Engagement with critical thinking and realistic alternatives has definite and foreshortened limits in such a milieu. Indeed, it is no exaggeration to say that, when forced to face the absurdities of such a regime, the conclusion is that the engaged citizenry are being reduced to an organism capable only of reflexive obedience – which is to say a community of shared humiliation.

Those who rule, therefore, become a genus indifferent to listening or seeing what is not approved and, thereby, learning. For now, this Richard Marles-led spectacle is a preposterous exercise in solipsism; over time, and this is becoming evident in the absence of comprehensive justifications for the AUKUS decisions, this elite becomes capable only of primal utterances, both dogmatic and catechistic. In other words, a neurotically inarticulate elite sodality wholly deserving of a description found in Ulysses: “tongue-tied sons of bastards’ ghosts.”

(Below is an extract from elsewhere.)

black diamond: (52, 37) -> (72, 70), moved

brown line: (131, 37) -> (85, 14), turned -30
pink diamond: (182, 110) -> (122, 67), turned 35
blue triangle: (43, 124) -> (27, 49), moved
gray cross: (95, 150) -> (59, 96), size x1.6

Sadly, the sense of loss is yet to be realised. The histories of both imperial religion and religious imperialism are sordid as are their fusions with political absolutism but there was a time when those who resisted them were seen as exemplars of free and conscience-led speech. This is to say that before political parties move to silence dissent in the ranks they should recall the fate of – a person of extraordinary independence in the search for knowledge and understanding. As he testified:

. . . . . I claim
No private lien on the truth, only
A liberty to seek it, prove it in debate,
And to be wrong a thousand times to reach
A single rightness.

When asked by the Inquisition to recant his views, he refused. He was then tortured and burned at the stake in 1600 for his outspoken beliefs.

Since 1889 memory of his heroic stand has been honoured in the form of a statue in the Campo de’ Fiori in Rome. Images of it, and his last sayings should be prominently displayed in all political quarters as a reminder of what could be lost eventually.